Mark Needham

Thoughts on Software Development

Neo4j: Cypher – avoid duplicate calls to NOT patterns

with 2 comments

I’ve been reacquainting myself with the meetup.com dataset ahead of Wednesday’s meetup in London and wanted to write a collaborative filtering type query to work out which groups people in my groups were in.

This started simple enough:

MATCH (member:Member {name: "Mark Needham"})-[:MEMBER_OF]->(group:Group)<-[:MEMBER_OF]-(other:Member)-[:MEMBER_OF]->(otherGroup:Group)
RETURN otherGroup, COUNT(*) AS commonMembers
ORDER BY commonMembers DESC
LIMIT 5

And doesn’t take too long to run:

Cypher version: CYPHER 2.3, planner: COST. 1084378 total db hits in 1103 ms.

However, it was showing up several groups that I’m already a member of so I added in a “WHERE NOT” clause to sort that out:

MATCH (member:Member {name: "Mark Needham"})-[:MEMBER_OF]->(group:Group)<-[:MEMBER_OF]-(other:Member)-[:MEMBER_OF]->(otherGroup:Group)
WHERE NOT (member)-[:MEMBER_OF]->(otherGroup)
RETURN otherGroup, COUNT(*) AS commonMembers
ORDER BY commonMembers DESC
LIMIT 5

Unfortunately when I ran this the amount of db hits increased by 14x and it now took 3x as long to run:

Cypher version: CYPHER 2.3, planner: COST. 14061442 total db hits in 3364 ms.


The problem is that we’re making lots of duplicate calls to NOT (member)-[:MEMBER_OF]->(otherGroup) because each group shows up lots of times.

This is the ‘reduce cardinality of work in progress’ tip from Michael Hunger’s blog post:

Bonus Query Tuning Tip: Reduce Cardinality of Work in Progress

When following longer paths, you’ll encounter duplicates. If you’re not interested in all the possible paths – but just distinct information from stages of the path – make sure that you eagerly eliminate duplicates, so that later matches don’t have to be executed many multiple times.

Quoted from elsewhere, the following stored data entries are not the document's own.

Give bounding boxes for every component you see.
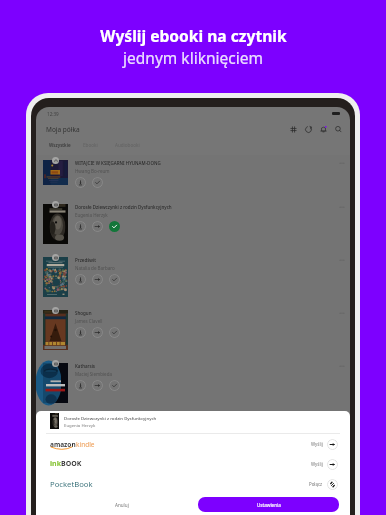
button[interactable]: amazon: [36, 434, 350, 454]
staticText: Natalia de Barbaro: [75, 265, 115, 271]
button[interactable]: Akcja: [75, 177, 86, 188]
staticText: Wyślij ebooki na czytnik: [100, 25, 287, 46]
staticText: Moja półka: [46, 125, 80, 134]
staticText: Dorosłe Dziewczynki z rodzin Dysfunkcyjn…: [75, 204, 172, 210]
staticText: Anuluj: [115, 502, 129, 508]
button[interactable]: Akcja: [92, 177, 103, 188]
button[interactable]: Więcej: [36, 199, 350, 252]
button[interactable]: Odśwież: [303, 124, 314, 135]
button[interactable]: Ustawienia: [198, 497, 339, 512]
button[interactable]: Akcja: [92, 221, 103, 232]
button[interactable]: ink: [36, 454, 350, 474]
button[interactable]: Akcja: [109, 274, 120, 285]
staticText: jednym kliknięciem: [123, 47, 263, 68]
staticText: Audiobooki: [115, 142, 140, 148]
staticText: WITAJCIE W KSIĘGARNI HYUNAM-DONG: [75, 160, 161, 166]
button[interactable]: Audiobooki: [113, 142, 142, 148]
button[interactable]: Ebooki: [81, 142, 100, 148]
button[interactable]: Akcja: [75, 380, 86, 391]
button[interactable]: Powiadomienia: [318, 124, 329, 135]
button[interactable]: Połącz: [327, 479, 338, 490]
button[interactable]: Akcja: [92, 274, 103, 285]
staticText: Katharsis: [75, 363, 96, 369]
button[interactable]: Więcej: [36, 252, 350, 305]
staticText: Hwang Bo-reum: [75, 168, 110, 174]
button[interactable]: Akcja: [92, 380, 103, 391]
button[interactable]: Skanuj: [288, 124, 299, 135]
staticText: Wyślij: [311, 441, 323, 447]
staticText: 12:39: [47, 111, 59, 117]
staticText: PocketBook: [50, 479, 93, 489]
staticText: Shogun: [75, 310, 92, 316]
staticText: Wszystkie: [49, 142, 71, 148]
staticText: Ebooki: [83, 142, 98, 148]
button[interactable]: Więcej: [36, 155, 350, 199]
staticText: Eugenia Herzyk: [75, 212, 108, 218]
staticText: BOOK: [61, 459, 82, 469]
button[interactable]: Akcja: [75, 327, 86, 338]
button[interactable]: Akcja: [109, 380, 120, 391]
button[interactable]: Akcja: [75, 221, 86, 232]
button[interactable]: Akcja: [75, 274, 86, 285]
staticText: ink: [50, 459, 61, 469]
button[interactable]: Akcja: [109, 327, 120, 338]
staticText: Eugenia Herzyk: [64, 422, 96, 428]
staticText: Połącz: [309, 481, 323, 487]
staticText: Dorosłe Dziewczynki z rodzin Dysfunkcyjn…: [64, 415, 157, 421]
button[interactable]: Wyślij: [327, 459, 338, 470]
button[interactable]: Akcja: [92, 327, 103, 338]
button[interactable]: Anuluj: [46, 497, 198, 512]
staticText: kindle: [76, 440, 95, 449]
button[interactable]: Więcej: [36, 358, 350, 411]
button[interactable]: Szukaj: [333, 124, 344, 135]
staticText: Przedświt: [75, 257, 96, 263]
button[interactable]: PocketBook: [36, 474, 350, 494]
staticText: amazon: [50, 440, 76, 449]
staticText: Maciej Siembieda: [75, 371, 112, 377]
staticText: James Clavell: [75, 318, 103, 324]
staticText: Wyślij: [311, 461, 323, 467]
button[interactable]: Wyślij: [327, 439, 338, 450]
button[interactable]: Akcja: [109, 221, 120, 232]
staticText: Ustawienia: [257, 502, 281, 508]
button[interactable]: Więcej: [36, 305, 350, 358]
button[interactable]: Wszystkie: [47, 142, 73, 148]
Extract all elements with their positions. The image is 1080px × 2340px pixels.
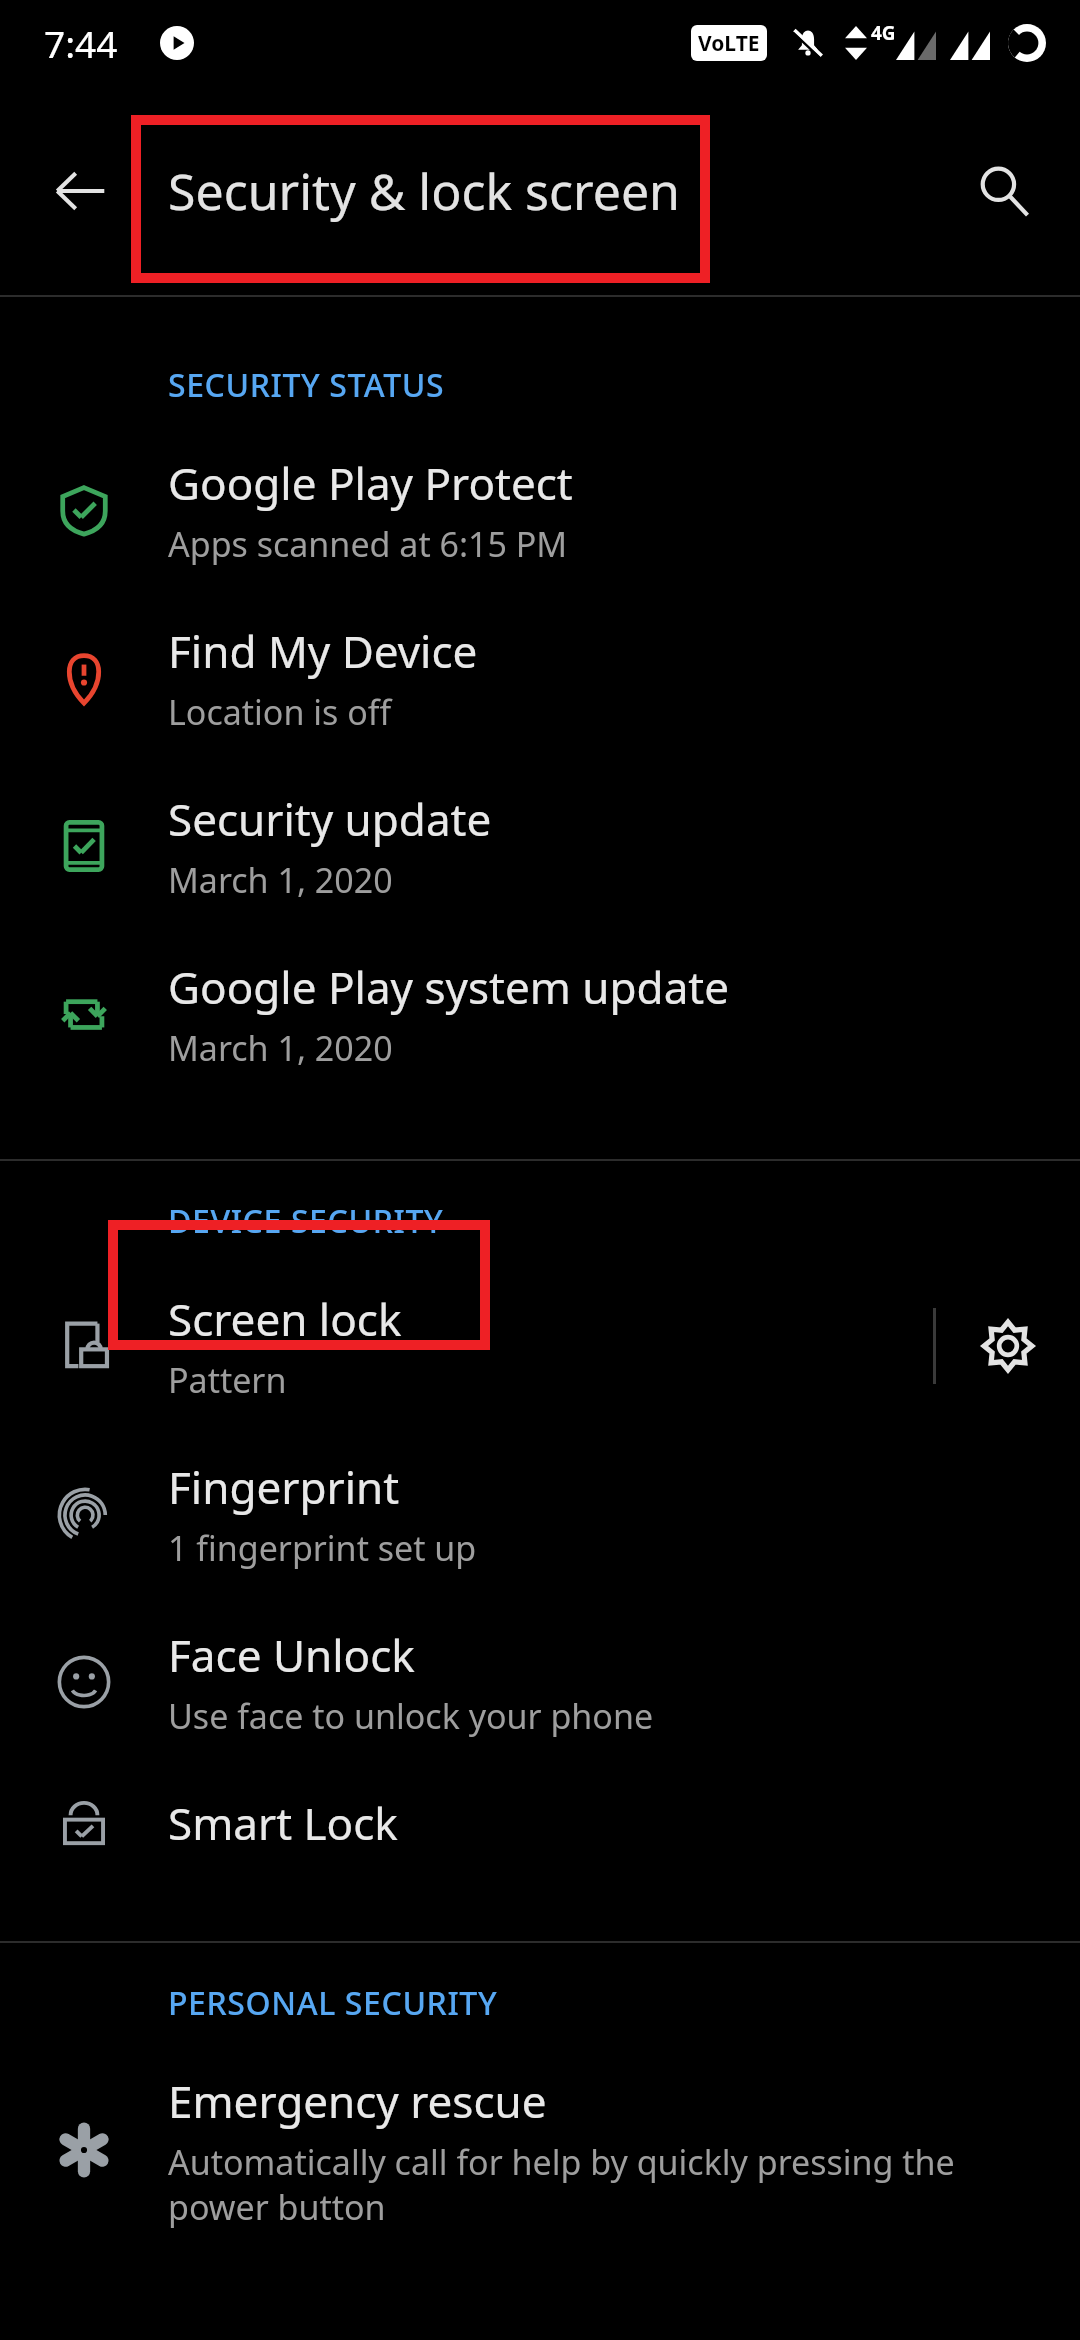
staticText: Security update — [168, 789, 492, 849]
staticText: Use face to unlock your phone — [168, 1693, 654, 1739]
staticText: VoLTE — [698, 29, 760, 58]
button[interactable]: Google Play Protect — [0, 453, 1080, 621]
button[interactable]: Search — [954, 141, 1054, 241]
staticText: Emergency rescue — [168, 2071, 547, 2131]
button[interactable]: Smart Lock — [0, 1793, 1080, 1907]
staticText: Find My Device — [168, 621, 478, 681]
staticText: 7:44 — [44, 18, 118, 68]
staticText: Smart Lock — [168, 1793, 398, 1853]
button[interactable]: Screen lock settings — [936, 1291, 1080, 1401]
staticText: Fingerprint — [168, 1457, 400, 1517]
staticText: Google Play Protect — [168, 453, 573, 513]
staticText: Security & lock screen — [168, 157, 680, 225]
staticText: Pattern — [168, 1357, 287, 1403]
staticText: Face Unlock — [168, 1625, 415, 1685]
staticText: Google Play system update — [168, 957, 730, 1017]
staticText: Apps scanned at 6:15 PM — [168, 521, 568, 567]
button[interactable]: Find My Device — [0, 621, 1080, 789]
staticText: Automatically call for help by quickly p… — [168, 2139, 1060, 2229]
staticText: PERSONAL SECURITY — [168, 1981, 498, 2025]
staticText: Screen lock — [168, 1289, 402, 1349]
staticText: March 1, 2020 — [168, 1025, 393, 1071]
button[interactable]: Fingerprint — [0, 1457, 1080, 1625]
button[interactable]: Security update — [0, 789, 1080, 957]
button[interactable]: Face Unlock — [0, 1625, 1080, 1793]
staticText: Location is off — [168, 689, 392, 735]
staticText: 1 fingerprint set up — [168, 1525, 477, 1571]
staticText: March 1, 2020 — [168, 857, 393, 903]
button[interactable]: Google Play system update — [0, 957, 1080, 1125]
staticText: SECURITY STATUS — [168, 363, 445, 407]
button[interactable]: Back — [30, 141, 130, 241]
button[interactable]: Emergency rescue — [0, 2071, 1080, 2283]
button[interactable]: Screen lock — [0, 1289, 1080, 1457]
staticText: DEVICE SECURITY — [168, 1199, 444, 1243]
staticText: 4G — [871, 20, 896, 46]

We can reduce the WIP in our query by doing the counting of common members first and then filtering out the groups we’re already a member of:

MATCH (member:Member {name: "Mark Needham"})-[:MEMBER_OF]->(group:Group)<-[:MEMBER_OF]-(other:Member)-[:MEMBER_OF]->(otherGroup:Group)
WITH otherGroup, member, COUNT(*) AS commonMembers
WHERE NOT (member)-[:MEMBER_OF]->(otherGroup)
RETURN otherGroup, commonMembers
ORDER BY commonMembers DESC
LIMIT 5

This gets us back down to something closer to the running time/db hits of our initial query:

Cypher version: CYPHER 2.3, planner: COST. 1097114 total db hits in 1004 ms.
Be Sociable, Share!

Written by Mark Needham

January 17th, 2016 at 12:19 pm

Posted in neo4j

Tagged with

  • ikwattro

    Thanks for the blog post, I hope this will be solved later when TriadicSelection will work on longer patterns.

  • @ikwattro:disqus yes I was wondering why it wasn’t picking up the TriadicSelection actually but when I sketched it out I realised I had a path of length 4 instead of 3. Damn it!